CD JOHANN SEBASTIAN BACH: Hornkonzerte mit RADEK BABORÁK und den BERLINER BAROCK SOLISTEN; hänssler Classic
Der tschechische Hornist und Dirigent Radek Baborák hat eine CD mit Bachs „Hornkonzerten“ vorgelegt, obwohl Bach für das Instrument Waldhorn weder ein Konzert noch ein Solo-Stück komponiert hat. Wie geht das? Der Ex Solohornist der Berliner Philharmoniker begann schon früh, die Solo-Suiten für Violoncello trotz der „vielen Noten“ auf dem Horn nachzuspielen. Das hat so gut funktioniert, dass Baborák andere Werke für Horn spieltauglicher gemacht hat und zu diesem Behuf in andere Tonarten transponiert hat, als da waren Sonaten für Cembalo, teile der Violin-Sonate, Partiten oder Choralvorspiele für Orgel.
Bei den drei hier gemeinsam mit den Berliner Barocksolisten (die sich mehrheitlich aus Mitgliedern der Berliner Philharmoniker rekrutieren und auf modernen Instrumenten spielen) vorgestellten Konzerten handelt es sich um komplexe Rekonstruktionen. Das Konzert in Es-Dur weist auf das Cembalokonzert BWV 1053 und greift idZ auf ein mutmaßliches Bratschenkonzert in Es-Dur aus der Köthener Bach-Zeit zurück. Wie Gerhard Forck in seinem Aufsatz „Man kann sich Bach auf vielerlei Art nähern“ erläutert, hat Baborák für das „Hornkonzert“ in B-Dur eine Rekonstruktion eines „Konzertes für Oboe d’amore“ in A-Dur, aus dem Bachs Cembalokonzert BWV 1055 hervorging, verwendet. Beim Konzert in d-Moll stellt sich die Quellenlage nochmals vielschichtiger dar: Das Cembalokonzert BWV 1059, dessen Niederschrift nach nur neun Takten abbricht, hat zwei Instrumentalsätze aus der Kantate „Geist und Seele“ BWV 35 zur Vorlage. Daraus zimmerte Baborák die Ecksätze des Konzerts. Für das kurze Adagio wählte Baborák den entsprechenden Satz aus Alessandro Marcellos Oboenkonzert. Die Verbindung zu Bach gründet sich auf des Komponisten Bearbeitung italienischer Konzerte aus seiner Zeit als Weimarer Hoforganist.

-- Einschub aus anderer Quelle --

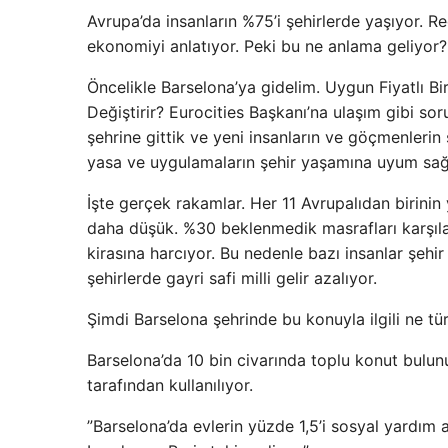
Avrupa’da insanların %75’i şehirlerde yaşıyor.
ekonomiyi anlatıyor. Peki bu ne anlama geliyor?
Öncelikle Barselona’ya gidelim. Uygun Fiyatlı Bi
Değiştirir? Eurocities Başkanı’na ulaşım gibi soru
şehrine gittik ve yeni insanların ve göçmenlerin ş
yasa ve uygulamaların şehir yaşamına uyum sağl
İşte gerçek rakamlar. Her 11 Avrupalıdan birinin
daha düşük. %30 beklenmedik masrafları karşılay
kirasına harcıyor. Bu nedenle bazı insanlar şehir
şehirlerde gayri safi milli gelir azalıyor.
Şimdi Barselona şehrinde bu konuyla ilgili ne tü
Barselona’da 10 bin civarında toplu konut bulunu
tarafından kullanılıyor.
”Barselona’da evlerin yüzde 1,5’i sosyal yardım al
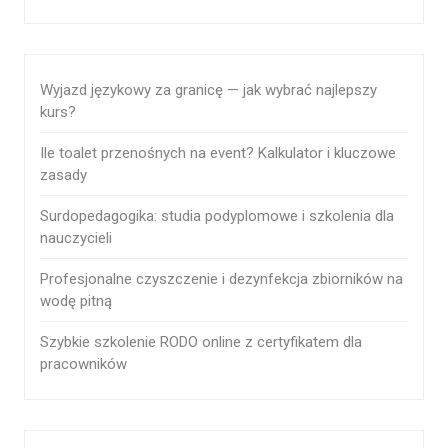
Wyjazd językowy za granicę — jak wybrać najlepszy
kurs?
Ile toalet przenośnych na event? Kalkulator i kluczowe
zasady
Surdopedagogika: studia podyplomowe i szkolenia dla
nauczycieli
Profesjonalne czyszczenie i dezynfekcja zbiorników na
wodę pitną
Szybkie szkolenie RODO online z certyfikatem dla
pracowników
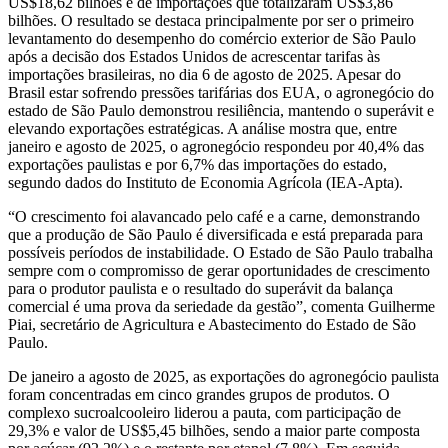
US$18,62 bilhões e de importações que totalizaram US$3,86
bilhões. O resultado se destaca principalmente por ser o primeiro
levantamento do desempenho do comércio exterior de São Paulo
após a decisão dos Estados Unidos de acrescentar tarifas às
importações brasileiras, no dia 6 de agosto de 2025. Apesar do
Brasil estar sofrendo pressões tarifárias dos EUA, o agronegócio do
estado de São Paulo demonstrou resiliência, mantendo o superávit e
elevando exportações estratégicas. A análise mostra que, entre
janeiro e agosto de 2025, o agronegócio respondeu por 40,4% das
exportações paulistas e por 6,7% das importações do estado,
segundo dados do Instituto de Economia Agrícola (IEA-Apta).
“O crescimento foi alavancado pelo café e a carne, demonstrando
que a produção de São Paulo é diversificada e está preparada para
possíveis períodos de instabilidade. O Estado de São Paulo trabalha
sempre com o compromisso de gerar oportunidades de crescimento
para o produtor paulista e o resultado do superávit da balança
comercial é uma prova da seriedade da gestão”, comenta Guilherme
Piai, secretário de Agricultura e Abastecimento do Estado de São
Paulo.
De janeiro a agosto de 2025, as exportações do agronegócio paulista
foram concentradas em cinco grandes grupos de produtos. O
complexo sucroalcooleiro liderou a pauta, com participação de
29,3% e valor de US$5,45 bilhões, sendo a maior parte composta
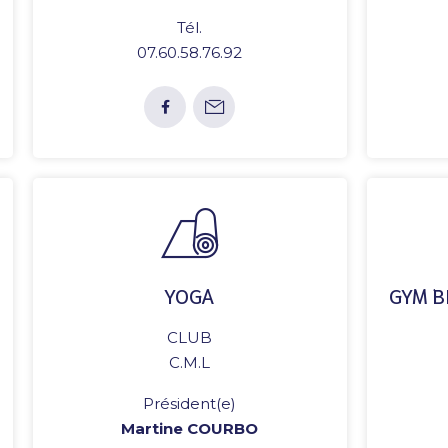
Tél.
07.60.58.76.92
YOGA
GYM B
CLUB
C.M.L
Président(e)
Martine COURBO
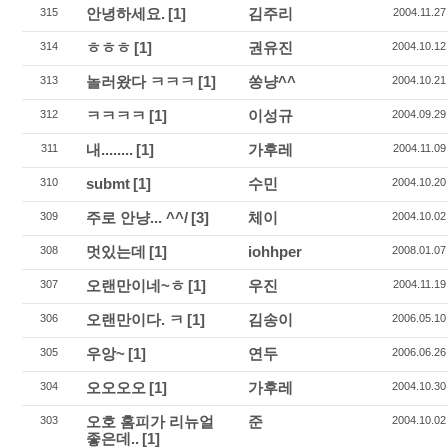
안녕하세요.
[1]
김주리
315
2004.11.27
ㅎㅎㅎ
[1]
권유진
314
2004.10.12
놀러왔다 ㅋㅋㅋ
[1]
쏭냥^^
313
2004.10.21
ㅋㅋㅋㅋ
[1]
이성규
312
2004.09.29
내........
[1]
가후레
311
2004.11.09
submt
[1]
수민
310
2004.10.20
주로 안냥... ^^/
[3]
체이
309
2004.10.02
멋있는데
[1]
iohhper
308
2008.01.07
오랜만이네~ㅎ
[1]
우진
307
2004.11.19
오랜만이다. ㅋ
[1]
김송이
306
2006.05.10
우앙~
[1]
연두
305
2006.06.26
오오오오
[1]
가후레
304
2004.10.30
오호 홈피가 리뉴얼
준
303
2004.10.02
좋은데..
[1]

Natürlich musste Baborák im Vergleich zum Cembalo mit der Anzahl der Noten runter (“Das macht auch den experimentellen Charakter der Produktion aus“) und gehörig üben, um mit den langen Phrasen zurecht zu kommen, die Streicherbegleitung hat er aber zu 99 Prozent belassen. In den lang gehaltenen Trillern scheint Baborák die Schwerkraft seines Instruments aufzuheben. Als Hornist besticht er generell durch die stupende Qualität seines Tons sowie runde dunkle und ebenmäßig modulierte Phrasen. All das geschieht mit großer Leichtigkeit, einer bewundernswerten Selbstverständlichkeit. Auf ihre Art sind die Horn-Versionen der berühmten Original-Konzerte sicher eindrucksvoll gelungen und reizvoll, aber durch die Spezifika des Instruments auf Dauer halt aller demonstrierten Meisterschaft zum Trotz auch eintöniger und weniger spritzig als auf Cembalo gespielt. Auf sehr hohem Niveau assistieren die Berliner Barocksolisten, zwar an der historischen Aufführungspraxis orientiert, aber „nicht mit dieser Dogmatik, wie man sie von einigen Spezialensembles kennt.“
Der Tausendsassa Baborák gründete die Czech Sinfonia, er leitet das West Bohemie Symphony Orchestra in Marienbad als auch das Festival „Lebendes Grenzland“ und das Mozart-Fest in Prag.